The film, based on Andy Weir's web serial turned best-selling novel of the same name and adapted to screen by The Cabin in the Woods' Drew Goddard, is technically science fiction, in the sense that it involves technology more advanced than our own and in that it's literally fiction about science. But its characters and its world feel otherwise comfortably contemporary. Teddy Sanders (Jeff Daniels), the head of NASA, deals with issues of funding and media coverage. Melissa Lewis (Jessica Chastain), the commander of the Ares 3 mission, has a love of disco music that provides the movie with an amusing throwback soundtrack.
And Mark? Mark is a dork who, when asked for a photo for PR rep Annie Rose (Kristen Wiig), strikes a Fonz pose, and who says things like "Mars will come to fear my botany powers!" But that irrepressibility in the face of terrible odds becomes the kind of thing that can squeeze a few tears out of you. Instead of spiraling into despair, Mark, sometimes through visible force of will, fondly mocks his fellow crewmembers' choice of retro games (Zork II) and explains his problem-solving process in not always graspable detail into a video log that no one might ever see, his version of Cast Away's Wilson.

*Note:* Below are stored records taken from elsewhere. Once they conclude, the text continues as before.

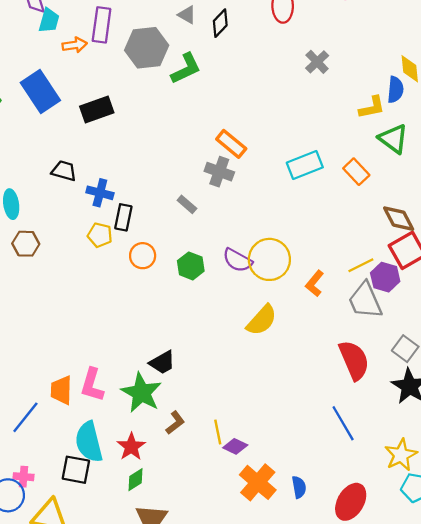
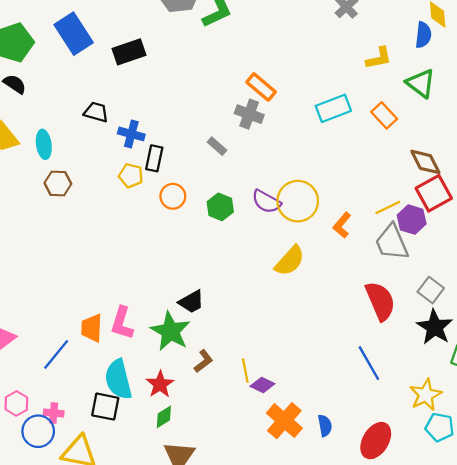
yellow L-shape: (372, 107) -> (379, 58), moved

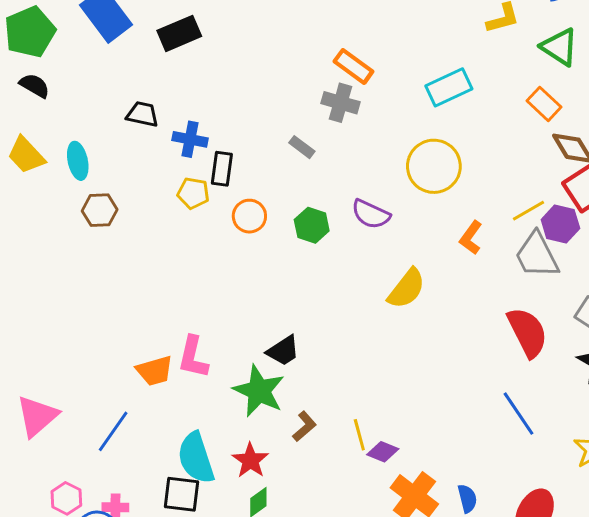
orange rectangle: (384, 115) -> (544, 104), moved
yellow circle: (298, 201) -> (434, 166), moved
pink L-shape: (122, 323) -> (193, 357), moved
orange trapezoid: (92, 328) -> (155, 371), moved, turned -104

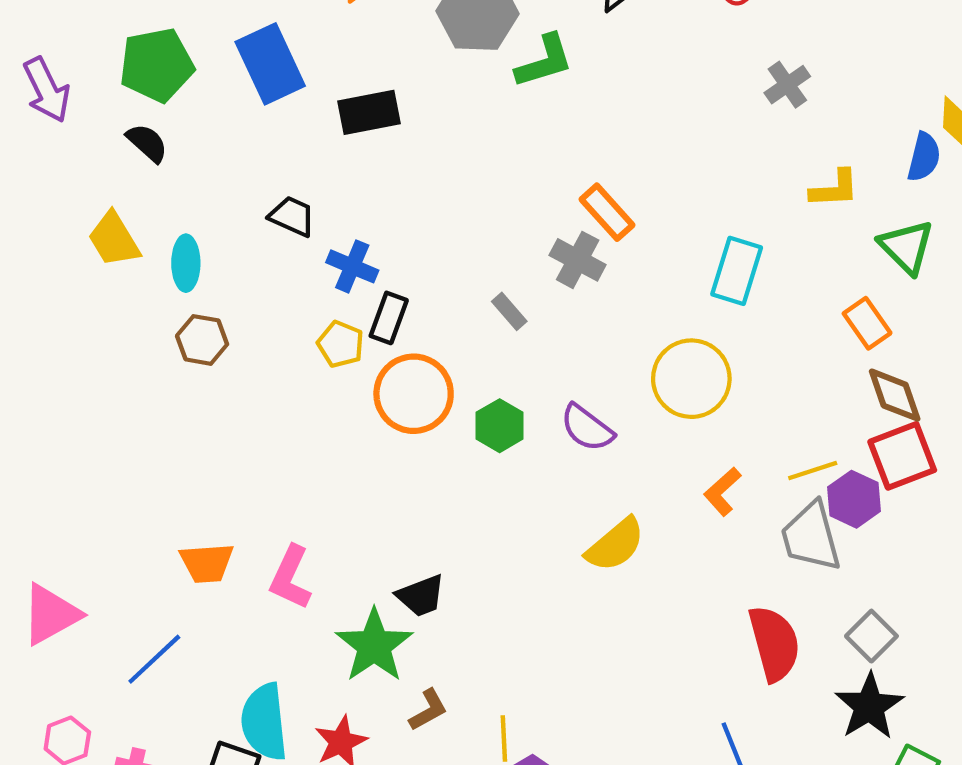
cyan rectangle: (449, 87) -> (737, 271), turned -60
orange circle: (249, 216) -> (414, 394), size x1.6
orange trapezoid: (155, 371) -> (207, 563), moved

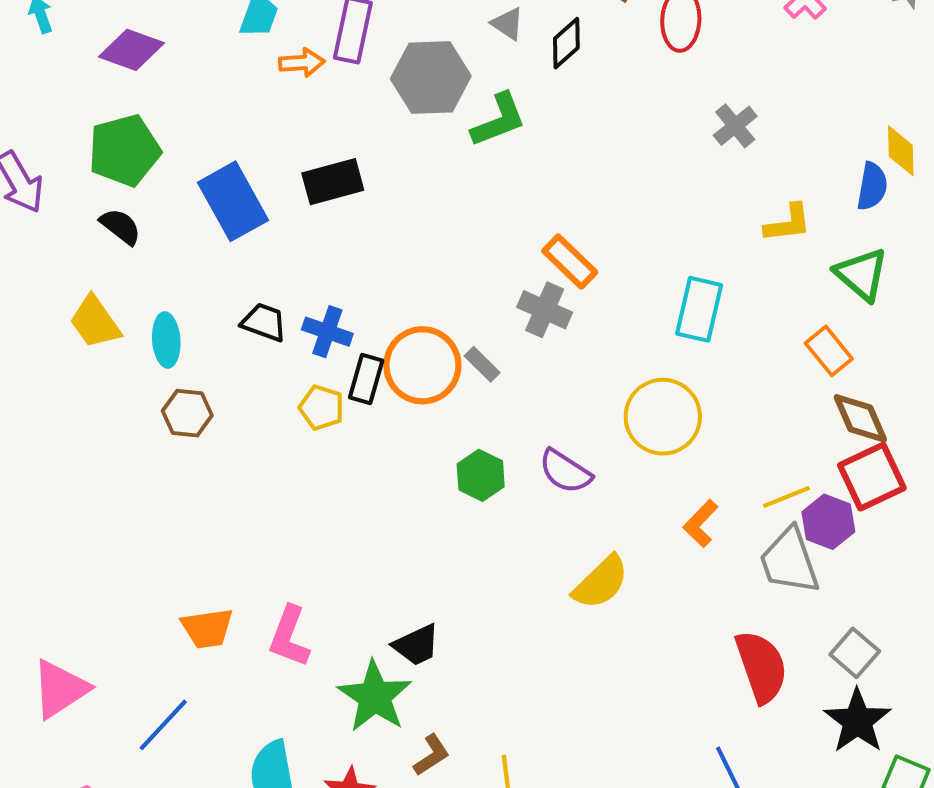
blue rectangle: (270, 64) -> (233, 201), moved
black trapezoid: (292, 216) -> (264, 322), moved
orange circle: (414, 394) -> (422, 365), moved

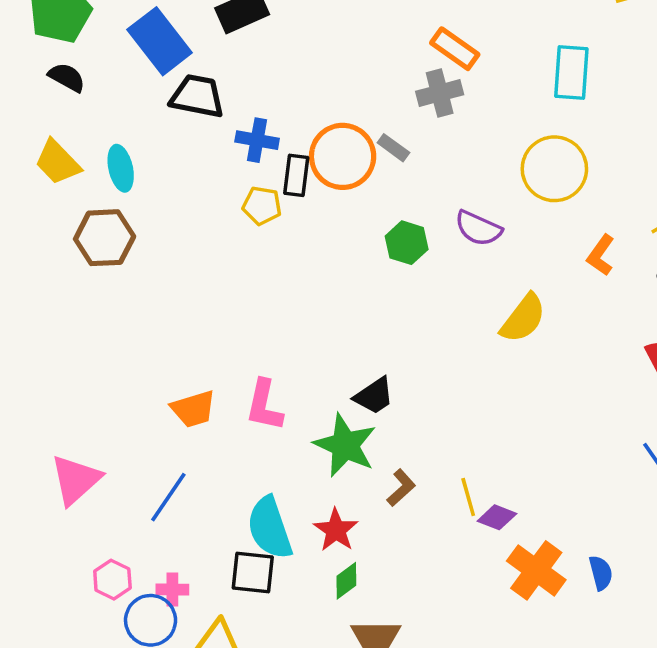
gray cross: (545, 310) -> (440, 93), turned -30
black trapezoid: (264, 322) -> (197, 96), moved, size x1.4
brown hexagon: (187, 413) -> (105, 238), moved, size x1.4

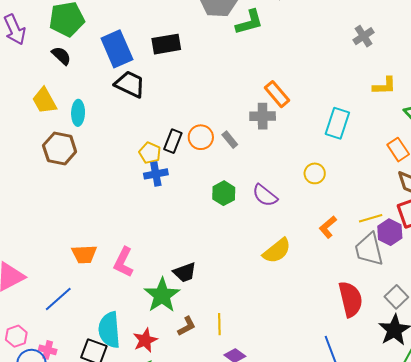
blue cross: (257, 140) -> (156, 174), moved, turned -35
orange circle: (343, 156) -> (201, 137), size x0.7
yellow circle: (554, 169) -> (315, 173), size x0.6
yellow line: (468, 497) -> (219, 324), moved

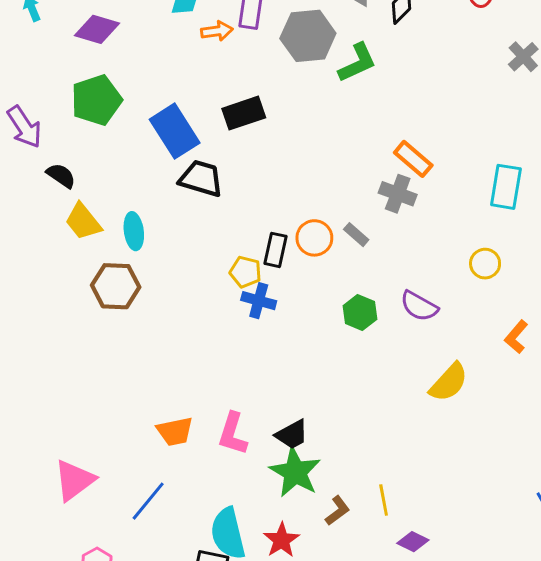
black semicircle: (61, 56) -> (61, 176), moved
gray cross: (263, 116) -> (398, 194), turned 30
blue cross: (156, 174) -> (259, 301), turned 35
black trapezoid: (185, 272) -> (292, 435), moved

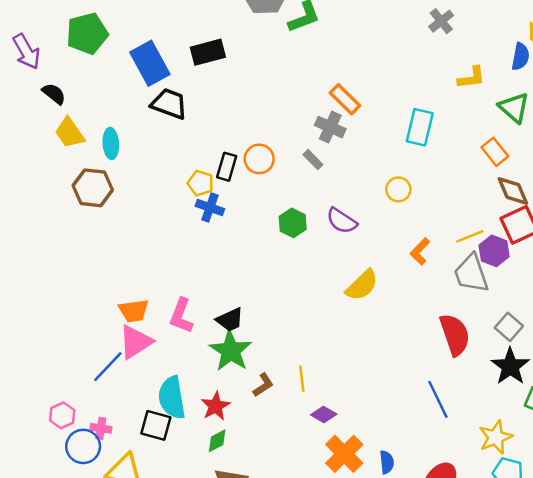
gray rectangle: (356, 235) -> (313, 160), moved
pink triangle: (74, 480) -> (136, 342), moved

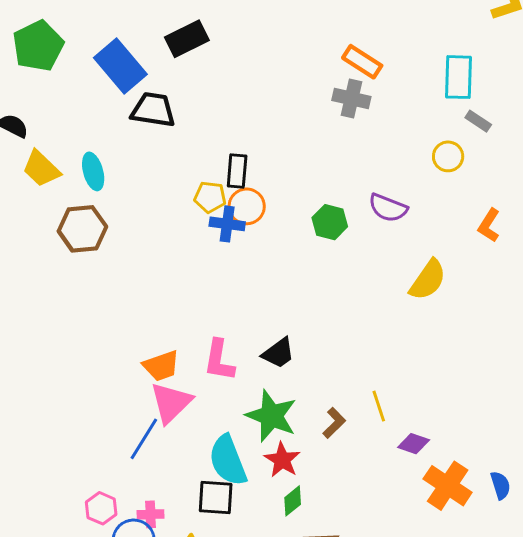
orange circle: (259, 159) -> (247, 206), moved
gray rectangle: (313, 160) -> (478, 121), moved
green star: (231, 351) -> (271, 416), moved

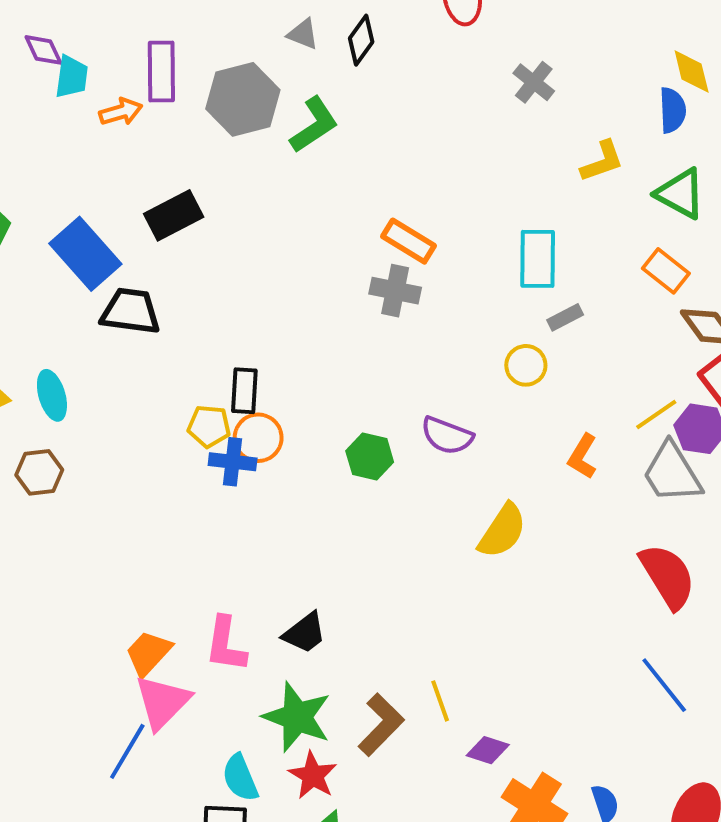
gray rectangle: (478, 121) -> (565, 317), turned -60
brown hexagon: (82, 229) -> (39, 472), size x0.7
orange trapezoid: (161, 366) -> (148, 653), turned 153
brown L-shape: (334, 423) -> (381, 725), size x1.5
cyan semicircle: (228, 460) -> (240, 778), size x0.7

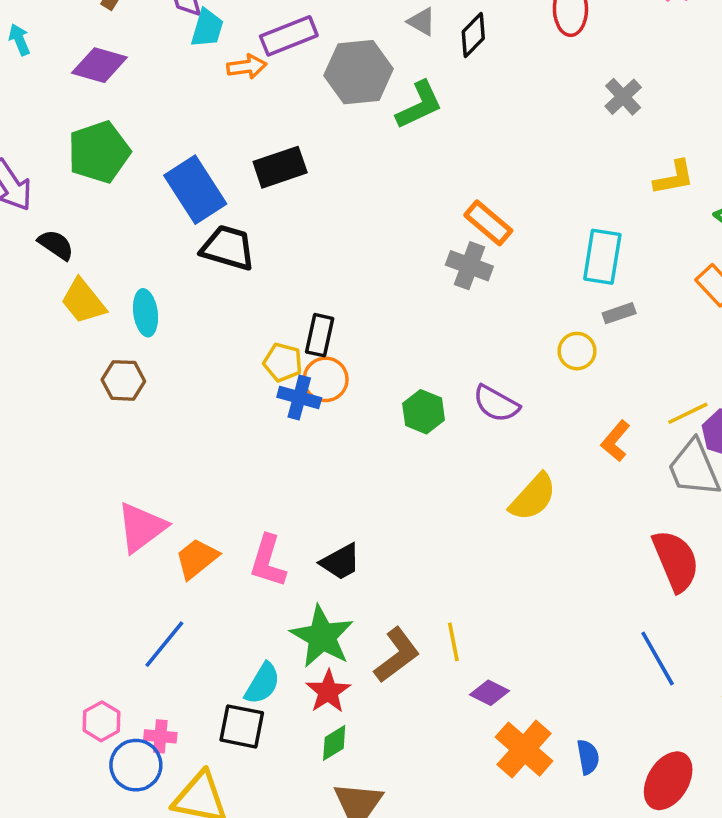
purple rectangle: (161, 72) -> (289, 36), turned 60
pink triangle: (162, 702) -> (141, 527), moved
cyan semicircle: (240, 778) -> (262, 684), turned -135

But unlike Tom Hanks's Chuck Noland, Mark is never really alone. He gets in communication with NASA and a group of people on the ground and in space that include Michael Peña, Sean Bean, Kate Mara, Sebastian Stan, Aksel Hennie, Chiwetel Ejiofor, Donald Glover, Benedict Wong, and Mackenzie Davis. The multi-pronged rescue attempt reveals The Martian to be a wide-reaching ensemble film.
The Martian doesn't invent an antagonist — space is more than enough of one. And it doesn't fill time with screenwriterly cul-de-sacs in which there are misunderstandings and miscommunications. Mark understands immediately why he was left behind and accepts it, just as Vincent Kapoor (Ejiofor) quickly figures out what Mark is up to when he heads away from the habitat in which he's been living toward another area of the planet. The narrative efficiency of these choices serves as a nice underlining of the characters' intelligence, which is demonstrated in actions instead of accessories or vocabulary. A scene in which characters take a vote on a big decision is thoughtful and emotional while also being so free of the expected bickering that it's practically an applause moment.
The Martian is a sprawling, international adventure with some thrilling space sequences and some windows in which wonder is allowed to filter through, but its satisfactions are really those of a workplace drama. It's ultimately about people who are great at and who love their jobs, love them enough to risk death and to feel lucky to have had the chance, even in the face of those odds. For a movie that avoids the grandstanding of something like Interstellar, in which Damon and Chastain also starred, The Martian turns out to be almost shockingly poignant in its affirmation not of a lone great man but of what can be done when capable people work together, one step at a time.